Post count: 326

    I’m not an expert, just a patient who went through RAI. My uptake scan was done at my endocrinologist’s office. There is a nuclear medicine department within the office, since the facility houses internal medicine, endocrinology, rheumatology, infusion therapy, laboratory, physical therapy, sleep studies, and of course, radiology (under which nuclear medicine falls). So although you say this is highly unlikely, that was the case at this particular office. It was like a mini hospital. The only reason I couldn’t have my RAI there was because of my insurance – I worked for the hospital and my endocrinologist’s office was not affiliated with the hospital, although the physicians had practicing rights there (you as a nurse will understand this, others may not – semantics). As we know, medicine is practiced differently all over the country. I think you are the one who posted that your oculofacial surgeon ran all of your TED tests, when usually a neuro-ophthalmologist does that. In Florida, where the RAI was given, I had my choice between having it at my endo’s office or the hospital. There wasn’t much of a choice between paying out-of-pocket and letting insurance cover it, but it was a choice nonetheless. In Florida, I had a neuro-ophthalmologist. Here in MA, I do not. My TED is stable and in the cold phase, so my surgeon is handling all testing leading up to my OD.

    My endocrinologist recommended 10 mCi to the nuclear radiologist. The radiologist refused to give me anything until he spent two hours reviewing my full medical history. It was frustrating and a long wait in the hospital, but I’m glad he reviewed everything before giving me the pill that would destroy my thyroid. Like you said, there was probably a bit of discussion between he and my endo during those multiple phone calls back and forth. My endo felt I only needed a small dose based on my uptake results, and the radiologist agreed in the end.

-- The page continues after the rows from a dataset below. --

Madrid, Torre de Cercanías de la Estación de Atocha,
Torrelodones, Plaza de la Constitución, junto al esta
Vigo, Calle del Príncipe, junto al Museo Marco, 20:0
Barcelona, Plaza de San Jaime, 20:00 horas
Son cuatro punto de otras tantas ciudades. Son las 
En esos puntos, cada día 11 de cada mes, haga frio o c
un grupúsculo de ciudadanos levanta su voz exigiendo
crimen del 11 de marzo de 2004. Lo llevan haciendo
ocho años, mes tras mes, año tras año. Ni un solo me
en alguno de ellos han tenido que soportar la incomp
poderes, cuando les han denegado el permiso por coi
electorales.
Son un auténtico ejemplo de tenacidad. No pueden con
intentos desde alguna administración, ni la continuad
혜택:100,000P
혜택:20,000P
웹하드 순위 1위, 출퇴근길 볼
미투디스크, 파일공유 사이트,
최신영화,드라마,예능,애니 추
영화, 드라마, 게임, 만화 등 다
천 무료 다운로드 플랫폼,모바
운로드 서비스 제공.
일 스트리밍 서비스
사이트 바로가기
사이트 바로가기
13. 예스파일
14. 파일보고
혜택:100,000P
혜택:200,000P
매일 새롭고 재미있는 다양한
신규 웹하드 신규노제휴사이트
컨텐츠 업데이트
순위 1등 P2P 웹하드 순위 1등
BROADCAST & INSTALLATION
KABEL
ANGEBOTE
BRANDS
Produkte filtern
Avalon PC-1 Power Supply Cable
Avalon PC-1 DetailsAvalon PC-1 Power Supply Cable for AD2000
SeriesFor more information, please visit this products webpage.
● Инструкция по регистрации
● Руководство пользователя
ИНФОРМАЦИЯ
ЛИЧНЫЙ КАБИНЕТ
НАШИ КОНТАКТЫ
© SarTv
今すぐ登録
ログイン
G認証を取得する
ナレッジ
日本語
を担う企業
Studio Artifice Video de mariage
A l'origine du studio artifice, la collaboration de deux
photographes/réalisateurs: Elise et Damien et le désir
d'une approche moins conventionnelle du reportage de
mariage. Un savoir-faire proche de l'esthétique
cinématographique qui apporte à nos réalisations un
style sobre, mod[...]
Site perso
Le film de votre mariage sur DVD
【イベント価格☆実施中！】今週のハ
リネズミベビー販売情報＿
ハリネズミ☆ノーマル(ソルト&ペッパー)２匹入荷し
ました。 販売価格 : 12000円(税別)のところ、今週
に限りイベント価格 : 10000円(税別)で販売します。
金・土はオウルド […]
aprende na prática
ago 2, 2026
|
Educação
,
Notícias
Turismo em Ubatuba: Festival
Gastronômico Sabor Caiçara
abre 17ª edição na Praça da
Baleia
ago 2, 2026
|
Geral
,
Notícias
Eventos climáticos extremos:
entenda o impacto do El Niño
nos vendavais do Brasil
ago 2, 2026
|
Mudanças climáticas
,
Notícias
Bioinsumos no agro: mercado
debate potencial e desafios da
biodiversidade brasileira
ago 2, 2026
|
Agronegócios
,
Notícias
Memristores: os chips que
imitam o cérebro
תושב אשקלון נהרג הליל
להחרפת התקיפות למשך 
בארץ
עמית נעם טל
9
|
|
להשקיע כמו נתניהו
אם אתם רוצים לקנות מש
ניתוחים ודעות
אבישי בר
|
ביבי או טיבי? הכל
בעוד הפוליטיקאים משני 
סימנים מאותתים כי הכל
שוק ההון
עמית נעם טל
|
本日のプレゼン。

    I don’t think I said anything about a standard of care for people with TED. I only gave my personal experience. I forgot to mention that I did take prednisone a few days before and after RAI to reduce the likelihood of a sudden TED onset, and it worked for that time period. My TED was very mild before RAI, and that’s why my team decided to proceed. I did not want surgery for a multitude of reasons, and remission via ATDs was not happening – we tried.

    As I stated, there is no evidence that suggests being hypo caused me to develop moderate TED. Also as stated, I felt it did because the timing was simply just too close in my case. Again, I’m a patient and not a doctor, but I know my body. The same week I started feeling all those hypo symptoms was the same week my eyes swelled out of my head with extreme pain. I got labs done that week confirming hypo and also had an MRI that week confirming TED.

    I’m offering VanIsleGal my personal experience as that’s the best I can do without being a physician. I know for me personally, this board has provided first-hand knowledge of Graves and related procedures and issues that my physicians can talk to me about, but not having lived it, they don’t always provide the entire scenario. For example, no one from the endo’s office or the hospital’s nuclear med dept ever told me to suck on hard candies after RAI, but multiple people on here did. It helped a lot. And no one from my surgeon’s office told me about sleeping with my head elevated after surgery, but I think it was you and someone else who did.

    I didn’t think we needed to provide full disclosure in every post that we are speaking from experience rather than medical expertise, but here is that disclosure: I am speaking from experience rather than medical expertise.

    I hope that Kimberly will provide the study she referenced in my post from last summer.